**Page images and extracted text:**
——————
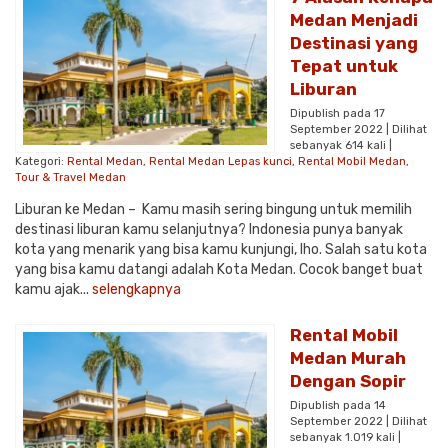
Medan Menjadi
Destinasi yang
Tepat untuk
Liburan
Dipublish pada 17
September 2022 | Dilihat
sebanyak 614 kali |
Kategori:
Rental Medan
,
Rental Medan Lepas kunci
,
Rental Mobil Medan
,
Tour & Travel Medan
Liburan ke Medan – Kamu masih sering bingung untuk memilih
destinasi liburan kamu selanjutnya? Indonesia punya banyak
kota yang menarik yang bisa kamu kunjungi, lho. Salah satu kota
yang bisa kamu datangi adalah Kota Medan. Cocok banget buat
kamu ajak...
selengkapnya
Rental Mobil
Medan Murah
Dengan Sopir
Dipublish pada 14
September 2022 | Dilihat
sebanyak 1.019 kali |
——————
**Work order:** With the pictures excluded, retype the records above verbatim.

**Answer to this exercise:**
Medan Menjadi
Destinasi yang
Tepat untuk
Liburan
Dipublish pada 17
September 2022 | Dilihat
sebanyak 614 kali |
Kategori:
Rental Medan
,
Rental Medan Lepas kunci
,
Rental Mobil Medan
,
Tour & Travel Medan
Liburan ke Medan – Kamu masih sering bingung untuk memilih
destinasi liburan kamu selanjutnya? Indonesia punya banyak
kota yang menarik yang bisa kamu kunjungi, lho. Salah satu kota
yang bisa kamu datangi adalah Kota Medan. Cocok banget buat
kamu ajak...
selengkapnya
Rental Mobil
Medan Murah
Dengan Sopir
Dipublish pada 14
September 2022 | Dilihat
sebanyak 1.019 kali |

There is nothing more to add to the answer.